Vicky picked up the three shot glasses and three beer glasses from the bar where the three men had been sitting. She was glad they were gone. They'd been jerks with her, and though she'd served them two shots of their best bourbon and two beers each, they'd only tipped her a dollar -- a dollar tip for over thirty dollars worth of drinks.
What was worse was the guy on the outside with the football jersey. He'd grabbed her left breast just as she was sitting their second round of drinks on the table. She'd almost dumped his shot in his lap, and now wished she had. He'd just laughed and said if she didn't want her tit squeezed, she shouldn't show as much cleavage.
Vicky's actual name was Victoria, a name her mother loved because it sounded regal, or so she told Vicky when the other girls teased her about it. As she grew older, she began to hate the name. Victoria sounded old and stuffy. To everyone except her mother and father, she became Vicky. She liked the way Vicky sounded -- short and cute -- and also thought it made her seem playful. Playful was important when she was just out of high school and looking for a man to spend her life with.

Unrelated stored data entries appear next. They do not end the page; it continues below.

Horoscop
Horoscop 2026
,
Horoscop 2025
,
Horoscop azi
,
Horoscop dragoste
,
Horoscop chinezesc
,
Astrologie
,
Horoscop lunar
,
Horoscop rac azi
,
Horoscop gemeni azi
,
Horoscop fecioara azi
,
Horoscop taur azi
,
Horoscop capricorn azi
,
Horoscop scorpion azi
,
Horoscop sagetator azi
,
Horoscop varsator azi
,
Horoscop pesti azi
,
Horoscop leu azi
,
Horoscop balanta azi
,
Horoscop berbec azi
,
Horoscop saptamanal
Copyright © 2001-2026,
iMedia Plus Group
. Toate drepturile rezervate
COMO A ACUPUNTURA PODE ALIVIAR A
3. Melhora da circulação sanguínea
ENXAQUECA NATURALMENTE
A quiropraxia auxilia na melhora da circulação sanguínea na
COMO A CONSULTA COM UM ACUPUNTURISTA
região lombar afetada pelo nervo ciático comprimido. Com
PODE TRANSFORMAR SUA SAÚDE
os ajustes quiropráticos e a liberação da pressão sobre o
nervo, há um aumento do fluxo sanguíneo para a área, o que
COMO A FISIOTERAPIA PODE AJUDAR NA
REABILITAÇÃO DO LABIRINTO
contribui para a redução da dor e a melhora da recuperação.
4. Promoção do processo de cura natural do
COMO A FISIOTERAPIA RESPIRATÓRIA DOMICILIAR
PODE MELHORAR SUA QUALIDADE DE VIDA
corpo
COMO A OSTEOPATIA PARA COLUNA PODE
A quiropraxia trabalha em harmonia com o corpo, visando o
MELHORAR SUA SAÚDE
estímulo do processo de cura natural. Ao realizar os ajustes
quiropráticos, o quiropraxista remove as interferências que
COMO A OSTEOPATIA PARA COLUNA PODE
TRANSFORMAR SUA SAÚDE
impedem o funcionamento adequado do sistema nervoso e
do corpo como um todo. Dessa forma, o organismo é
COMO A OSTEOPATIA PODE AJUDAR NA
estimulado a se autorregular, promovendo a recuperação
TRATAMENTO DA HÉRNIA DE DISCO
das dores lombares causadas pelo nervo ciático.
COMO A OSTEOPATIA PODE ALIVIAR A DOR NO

She'd found that man, or so she thought, in Ricky Masters. Ricky was a couple of years older than Vicky's nineteen when they met. He was a large man, tall and muscular, and was proud of the fact he'd been scouted by several college football teams. Ricky didn't talk about many things other than his high school football days. He did like to tell her about his construction job. Ricky drove heavy equipment for a local contractor and always told her he'd own the construction company some day. That seeming drive to succeed and his good looks impressed her, and when he asked, she said she'd marry him.
Now, Vicky was forty seven, and when she looked back, Ricky had been a huge mistake. Their marriage had started off well with a honeymoon to Mussel Shoals, or at least, that's what she thought then. Back then, she'd have said they made love twice a day. Now, she knew that really, Ricky had just used her twice a day. She couldn't remember him doing anything to give her the same pleasure.
Once they set up housekeeping, Vicky had tried to be a good wife. She kept the house clean, washed their clothes, and always had dinner ready when Ricky came home. She never refused his attentions even when she didn't feel like being intimate.
Ricky didn't hold up his end of the marriage. He did work, but construction jobs depend on the weather. If it rained, Ricky didn't work, and if Ricky didn't work he was usually at Ted's Bar drinking beer, spending their money, and telling everybody about the touchdown he scored that took the team to the state championships.
When she started coming up short of money to pay the bills, Vicky took a job as a waitress. She was pretty, had a young girl's slender figure, and she made up for the low wages with tips. The extra money tided them over the days when it rained or the winter months when it was too cold for construction.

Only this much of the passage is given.